I flush to the end of flash boiling, usually less than 50ml, maybe only 30-40ml sometimes. I then lock and load, and pull the shot ASAP. I do not like wasting water, especially bottled - because I'm tight!

A group thermometer does not solve everything, but it does make it a lot more transparent. It does help with consistency.

Enjoy messing about.


----------



## DayZer0 (Feb 23, 2019)

richwade80 said:


> It's a good path... it screws your head sometimes, but once you learn it, it's quite satisfying.
> 
> FWIW it sounds like your second video is not far off?
> 
> ...


Thanks. Perhaps I was judging it wrong. Were you going off the roaring sound?

I had been trying to watch the bubbling out the group head but when I watched back and just listened the second video hissed less.


----------



## richwade80 (Aug 25, 2017)

DayZer0 said:


> Thanks. Perhaps I was judging it wrong. Were you going off the roaring sound?
> 
> I had been trying to watch the bubbling out the group head but when I watched back and just listened the second video hissed less.


That's it! (At least I hope so, or I've been doing it wrong)

It's water boiling on contact with the air essentially. It sounds like squeezing air though a wet sock. When it stops, you're good to go.

Note that there are other ways of using HX machines - the long flush and other methods. If you're on bottled water, you'll probably want the 'flush and go' technique.

Look it up for other advice as well.


----------



## MediumRoastSteam (Jul 7, 2015)

And this thread illustrates well the main reason I moved away from an HX machine to a Dual Boiler. I could not bear 150ml+ of bottled water being wasted twice a day.


----------



## richwade80 (Aug 25, 2017)

MediumRoastSteam said:


> And this thread illustrates well the main reason I moved away from an HX machine to a Dual Boiler. I could not bear 150ml+ of bottled water being wasted twice a day.


In the grand scheme of things, bottled Waitrose water is still bloody cheap. But I do know what you mean. Buying bottled water suddenly makes you very conscious of it. If I was plumbed in, I probably would not care. I'd 'flush my arse off' so to speak.

I use my flush water to heat cups so to be honest couldn't make coffee using less water anyway.


----------



## DayZer0 (Feb 23, 2019)

As an aside. When I had the machine lid off and turned it on. As it was heating up, there was a very small spurt of water out of a metal valve on the boiler, which it then seemed to seal itself. I took this photo straight after and you can see the droplets

Is this normal?


----------



## MediumRoastSteam (Jul 7, 2015)

I think so. It will just evaporate eventually.
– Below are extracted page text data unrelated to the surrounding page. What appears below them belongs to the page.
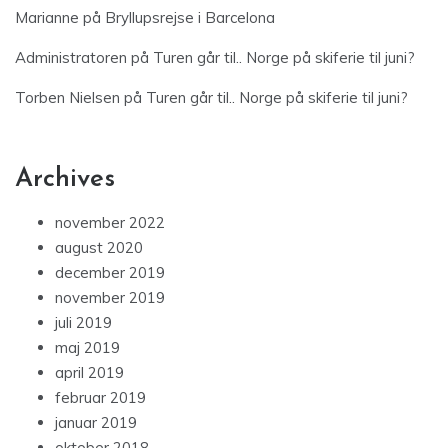
Marianne
på
Bryllupsrejse i Barcelona
Administratoren
på
Turen går til.. Norge på skiferie til juni?
Torben Nielsen
på
Turen går til.. Norge på skiferie til juni?
Archives
november 2022
august 2020
december 2019
november 2019
juli 2019
maj 2019
april 2019
februar 2019
januar 2019
oktober 2018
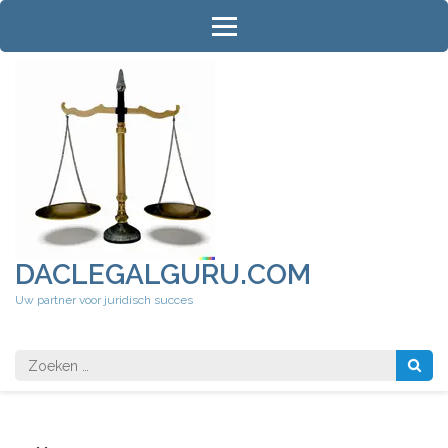
Ga
naar
inhoud
(druk
op
Enter)
DACLEGALGURU.COM
Uw partner voor juridisch succes
Zoeken
naar:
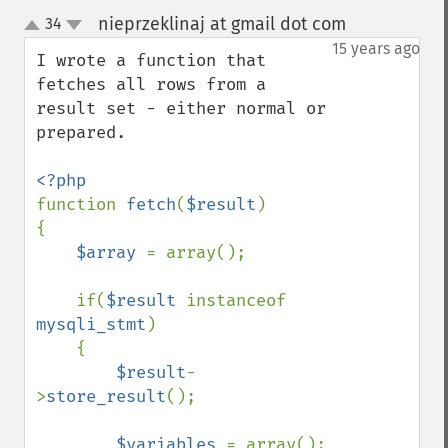
nieprzeklinaj at gmail dot com
34
¶
up
down
15 years ago
I wrote a function that 
fetches all rows from a 
result set - either normal or 
prepared.

function 
fetch
(
$result
)

{    

$array 
= array();

    if(
$result 
instanceof 
mysqli_stmt
)

    {

$result
-
>
store_result
();

$variables 
= array();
On the Profitec Pro 700, the one I had had a silicone hose which would take it to a vent just above the drip tray.


----------



## jegersmart (Dec 8, 2019)

All, just get a Big Berkey waterfilter. They cost £250 or so but the 2 filters supplied last 10-12 years or 22000litres of water. It works out at around 2p per liter initially, the replacement filters are £120 so just gets cheaper. That way you don't use water that has been standing a plastic bottle for years, avoids more plastic (or glass) bottles having to be made etc etc.


----------



## DavecUK (Aug 6, 2013)

Totally normal just the vacuum breaker sealing up. As long as you use good quality water it won't give you any trouble. I'd personally like to see all manufacturers move to the newer memory metal vacuum breakers. My next little hobby horse....


----------



## DayZer0 (Feb 23, 2019)

jegersmart said:


> All, just get a Big Berkey waterfilter. They cost £250 or so but the 2 filters supplied last 10-12 years or 22000litres of water. It works out at around 2p per liter initially, the replacement filters are £120 so just gets cheaper. That way you don't use water that has been standing a plastic bottle for years, avoids more plastic (or glass) bottles having to be made etc etc.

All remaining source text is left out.